Integral calculus (Vol 5, Ch 3) connects series to continuous accumulation. A Riemann sum — the standard way to define the integral — is a series: you divide an area into strips, compute the area of each strip, and sum. As the number of strips goes to infinity, the series converges to the exact area. The passage from “finite sum” to “integral” is the same passage from “series” to “infinite series” you made in this chapter. Fourier series (Vol 7) is the direct destination of example 4: a systematic way to represent any periodic function as an infinite sum of sines and cosines. Every result in Fourier analysis stands on the geometric series convergence you proved here.

Where this shows up

  • A mortgage calculator computes the total repayment using the geometric series formula for present value of an annuity — every bank does this calculation thousands of times a day.
  • Merge sort, binary search, and most divide-and-conquer algorithms have costs that are sums of a geometric series — this is why their Big-O complexity involves logarithms.
  • Numerical methods for differential equations (Runge-Kutta, finite differences) rely on Taylor series to approximate function values — an infinite polynomial series truncated at a practical number of terms.
  • Audio compression (MP3, AAC) works by computing a Fourier series decomposition, discarding components the ear cannot hear, and reconstructing the signal from the remainder.

25.5 Exercises

These are puzzles. Each has a clean numerical answer, but the interesting part is identifying the series type and setting up the formula before you calculate.

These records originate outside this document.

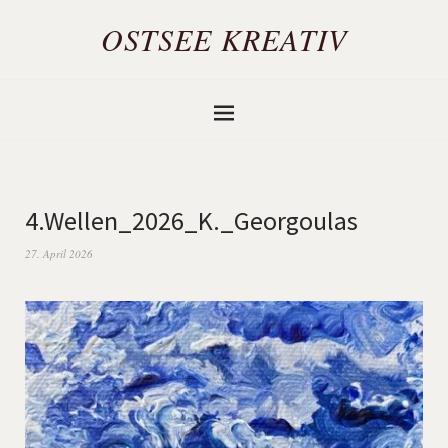
OSTSEE KREATIV
4.Wellen_2026_K._Georgoulas
27. April 2026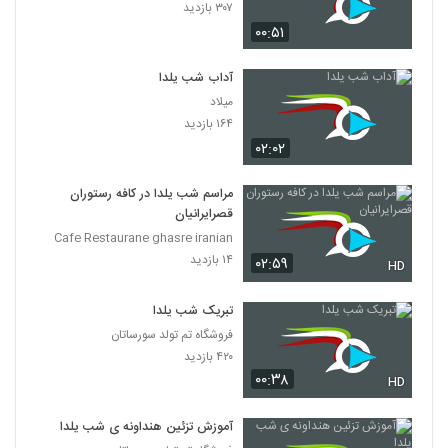
۳۰۷ بازدید
۰۰:۵۱
آداب شب یلدا
میلاد
۱۶۴ بازدید
۰۲:۰۲
مراسم شب یلدا در کافه رستوران
قصرایرانیان
Cafe Restaurane ghasre iranian
۱۴ بازدید
۰۲:۵۹
HD
تبریک شب یلدا
فروشگاه تم تولد سورساتان
۴۲۰ بازدید
۰۰:۳۸
HD
آموزش تزئین هنداونه ی شب یلدا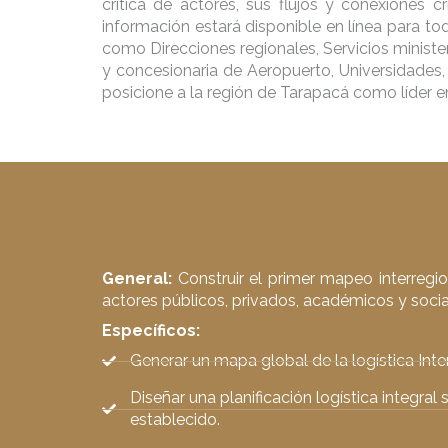
crítica de actores, sus flujos y conexiones c
información estará disponible en línea para tod
como Direcciones regionales, Servicios minister
y concesionaria de Aeropuerto, Universidades
posicione a la región de Tarapacá como líder en
General:
Construir el primer mapeo interregio
actores públicos, privados, académicos y sociale
Específicos:
Generar un mapa global de la logística Inte
Diseñar una planificación logística integra
establecido.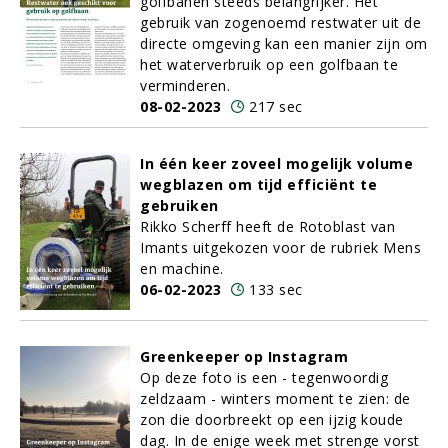
golfbanen steeds belangrijker. Het
gebruik van zogenoemd restwater uit de
directe omgeving kan een manier zijn om
het waterverbruik op een golfbaan te
verminderen.
08-02-2023
217 sec
In één keer zoveel mogelijk volume
wegblazen om tijd efficiënt te
gebruiken
Rikko Scherff heeft de Rotoblast van
Imants uitgekozen voor de rubriek Mens
en machine.
06-02-2023
133 sec
Greenkeeper op Instagram
Op deze foto is een - tegenwoordig
zeldzaam - winters moment te zien: de
zon die doorbreekt op een ijzig koude
dag. In de enige week met strenge vorst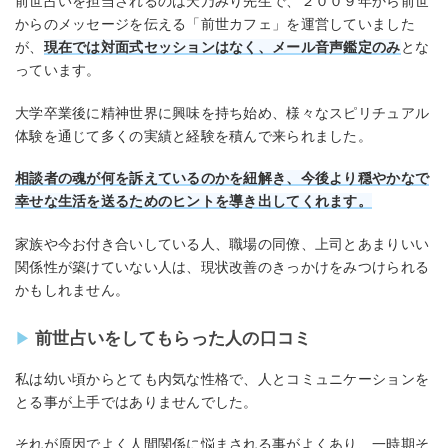
前世占いを担当されるのは天乃みり先生で、２００９年から前世
からのメッセージを伝える「前世カフェ」を運営していました
が、
現在では対面式セッションはなく、メール音声鑑定のみ
とな
っています。
大学卒業後に精神世界に興味を持ち始め、様々なスピリチュアル
体験を通じて多くの実績と経験を積んで来られました。
相談者の魂が何を訴えているのかを紐解き、今後より穏やかなで
幸せな生活を送るためのヒントを導き出してくれます。
家族や今お付き合いしている人、職場の同僚、上司とあまりいい
関係性が築けていない人は、現状改善のきっかけをみつけられる
かもしれません。
前世占いをしてもらった人の口コミ
私は幼い頃からとても内気な性格で、人とコミュニケーションを
とる事が上手ではありませんでした。
それが原因でよく人間関係に悩まされる事がよくあり、一時期そ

Exercise 1. The first term of an arithmetic series is 5, the common difference is 4, and there are 20 terms. Find the sum.

Exercise 2. A geometric series has first term 3 and common ratio 2. Find the sum of the first 8 terms.

Exercise 3. A bouncing ball is dropped from 10 m. Each bounce reaches 60% of the previous height. Find the total distance travelled by the ball before it comes to rest.

(Hint: the ball travels down, up, down, up, … Be careful to count both the downward and upward legs of each bounce.)

Exercise 4. Evaluate the sum \(\displaystyle\sum_{i=1}^{6}(2i + 3)\).

(First expand and add term by term to check your answer, then verify using the arithmetic series formula.)

Exercise 5. An apprentice electrician earns $18 per hour in their first year and gets a $1.50 per hour raise every year. They plan to work in this trade for 12 years. Their annual hours are 1820 each year. What are their total earnings over the 12 years?

(Note: compute total annual earnings for each year first, then sum the 12 annual totals.)

Exercise 6. Show that the infinite series \(\displaystyle\sum_{k=1}^{\infty} \frac{1}{4^k}\) converges, and find its sum.

Then explain in one sentence why the harmonic series \(1 + \frac{1}{2} + \frac{1}{3} + \frac{1}{4} + \cdots\) does not have a finite sum. (Hint: think about how quickly the terms are shrinking compared to a geometric series.)